**RECORDED INFORMATION**
● ● ● ●

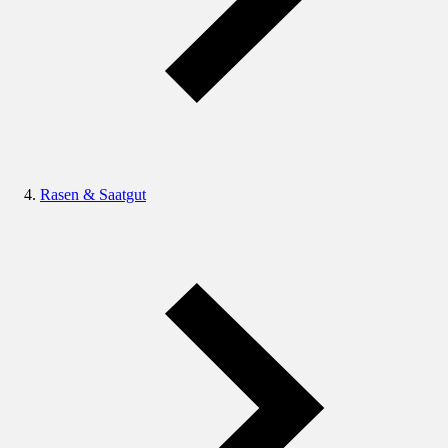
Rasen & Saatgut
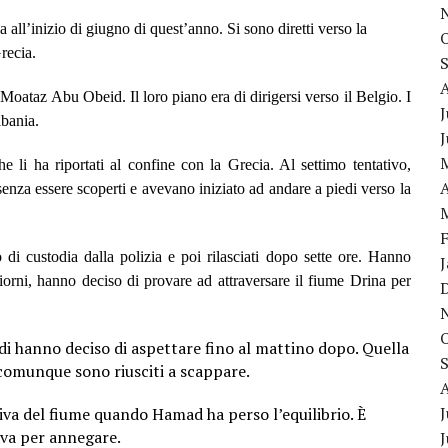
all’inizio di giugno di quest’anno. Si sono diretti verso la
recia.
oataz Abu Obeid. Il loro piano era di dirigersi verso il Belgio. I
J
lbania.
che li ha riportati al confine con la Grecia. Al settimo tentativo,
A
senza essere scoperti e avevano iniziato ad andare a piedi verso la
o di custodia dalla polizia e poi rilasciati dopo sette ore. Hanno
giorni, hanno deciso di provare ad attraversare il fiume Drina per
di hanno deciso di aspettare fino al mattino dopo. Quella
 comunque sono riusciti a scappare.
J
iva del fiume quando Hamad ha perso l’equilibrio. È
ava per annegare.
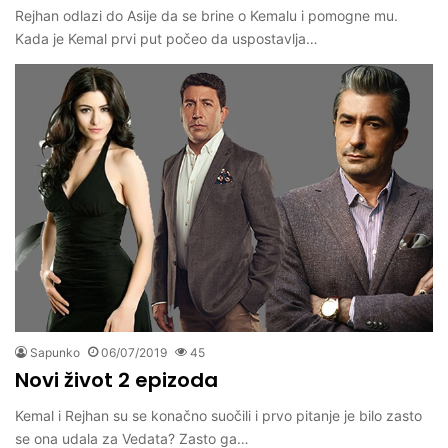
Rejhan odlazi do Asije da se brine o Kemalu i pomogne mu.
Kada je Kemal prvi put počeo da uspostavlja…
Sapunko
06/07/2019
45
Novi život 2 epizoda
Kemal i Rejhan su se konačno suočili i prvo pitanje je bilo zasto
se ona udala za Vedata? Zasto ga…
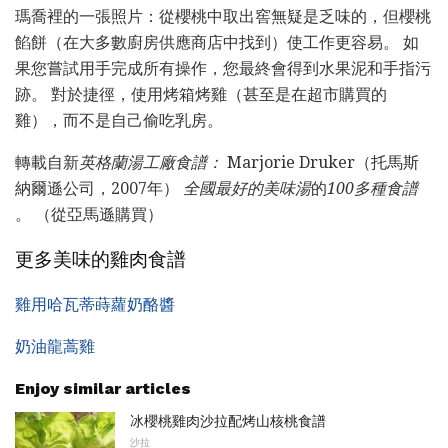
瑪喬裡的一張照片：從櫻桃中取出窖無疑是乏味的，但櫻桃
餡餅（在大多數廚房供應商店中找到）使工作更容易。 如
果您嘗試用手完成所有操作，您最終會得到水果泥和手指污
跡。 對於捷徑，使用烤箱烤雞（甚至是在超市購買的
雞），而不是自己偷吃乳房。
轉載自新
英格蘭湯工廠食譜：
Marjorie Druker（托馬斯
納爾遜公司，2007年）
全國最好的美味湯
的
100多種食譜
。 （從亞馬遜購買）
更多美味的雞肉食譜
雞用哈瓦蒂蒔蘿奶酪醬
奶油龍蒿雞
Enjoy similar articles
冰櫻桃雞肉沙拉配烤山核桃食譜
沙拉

● ● ● ●

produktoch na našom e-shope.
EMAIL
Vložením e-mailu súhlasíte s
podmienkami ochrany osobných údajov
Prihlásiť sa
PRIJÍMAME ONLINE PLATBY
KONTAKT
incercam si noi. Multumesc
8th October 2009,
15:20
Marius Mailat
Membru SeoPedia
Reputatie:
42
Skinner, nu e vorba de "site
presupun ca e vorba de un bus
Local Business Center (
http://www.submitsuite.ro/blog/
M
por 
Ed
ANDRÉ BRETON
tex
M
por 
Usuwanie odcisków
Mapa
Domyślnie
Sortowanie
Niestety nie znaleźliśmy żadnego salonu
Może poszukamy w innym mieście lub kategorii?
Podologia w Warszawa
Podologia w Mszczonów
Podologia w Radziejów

● ● ● ●

**ABOUT THIS EXERCISE**
Return exactly, and only, the lines above starting at the line that contains "presupun ca e vorba de un bus" and ending at the line that contains "Podologia w Radziejów".

**EXERCISE RESULT**
presupun ca e vorba de un bus
Local Business Center (
http://www.submitsuite.ro/blog/
M
por 
Ed
ANDRÉ BRETON
tex
M
por 
Usuwanie odcisków
Mapa
Domyślnie
Sortowanie
Niestety nie znaleźliśmy żadnego salonu
Może poszukamy w innym mieście lub kategorii?
Podologia w Warszawa
Podologia w Mszczonów
Podologia w Radziejów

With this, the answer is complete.